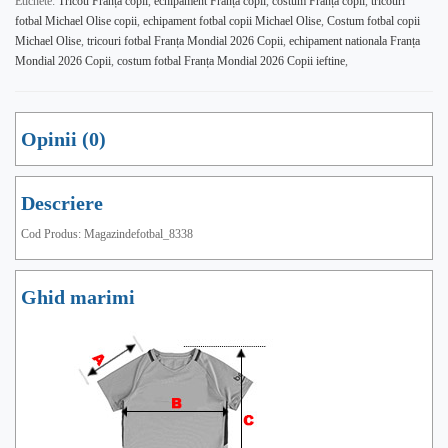
Etichete:
Tricou Franța copii
,
echipament Franța copii
,
costum Franța copii
,
tricouri
fotbal Michael Olise copii
,
echipament fotbal copii Michael Olise
,
Costum fotbal copii
Michael Olise
,
tricouri fotbal Franța Mondial 2026 Copii
,
echipament nationala Franța
Mondial 2026 Copii
,
costum fotbal Franța Mondial 2026 Copii ieftine
,
Opinii (0)
Descriere
Cod Produs: Magazindefotbal_8338
Ghid marimi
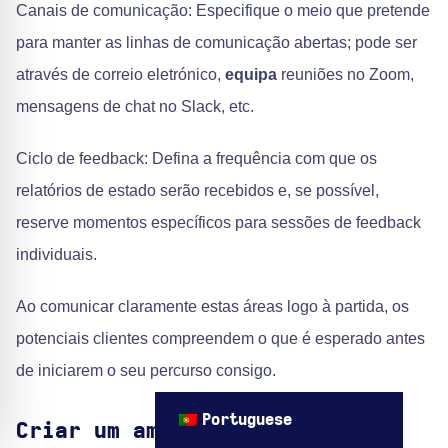
Canais de comunicação: Especifique o meio que pretende
para manter as linhas de comunicação abertas; pode ser
através de correio eletrónico,
equipa
reuniões no Zoom,
mensagens de chat no Slack, etc.
Ciclo de feedback: Defina a frequência com que os
relatórios de estado serão recebidos e, se possível,
reserve momentos específicos para sessões de feedback
individuais.
Ao comunicar claramente estas áreas logo à partida, os
potenciais clientes compreendem o que é esperado antes
de iniciarem o seu percurso consigo.
Portuguese
Criar um ambiente de trabalho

- - -

- Problem to solve -
Word for word, restate all of the entries above and leave each picture out.

- Answer section -
Etichete:
Tricou Franța copii
,
echipament Franța copii
,
costum Franța copii
,
tricouri
fotbal Michael Olise copii
,
echipament fotbal copii Michael Olise
,
Costum fotbal copii
Michael Olise
,
tricouri fotbal Franța Mondial 2026 Copii
,
echipament nationala Franța
Mondial 2026 Copii
,
costum fotbal Franța Mondial 2026 Copii ieftine
,
Opinii (0)
Descriere
Cod Produs: Magazindefotbal_8338
Ghid marimi
Canais de comunicação: Especifique o meio que pretende
para manter as linhas de comunicação abertas; pode ser
através de correio eletrónico,
equipa
reuniões no Zoom,
mensagens de chat no Slack, etc.
Ciclo de feedback: Defina a frequência com que os
relatórios de estado serão recebidos e, se possível,
reserve momentos específicos para sessões de feedback
individuais.
Ao comunicar claramente estas áreas logo à partida, os
potenciais clientes compreendem o que é esperado antes
de iniciarem o seu percurso consigo.
Portuguese
Criar um ambiente de trabalho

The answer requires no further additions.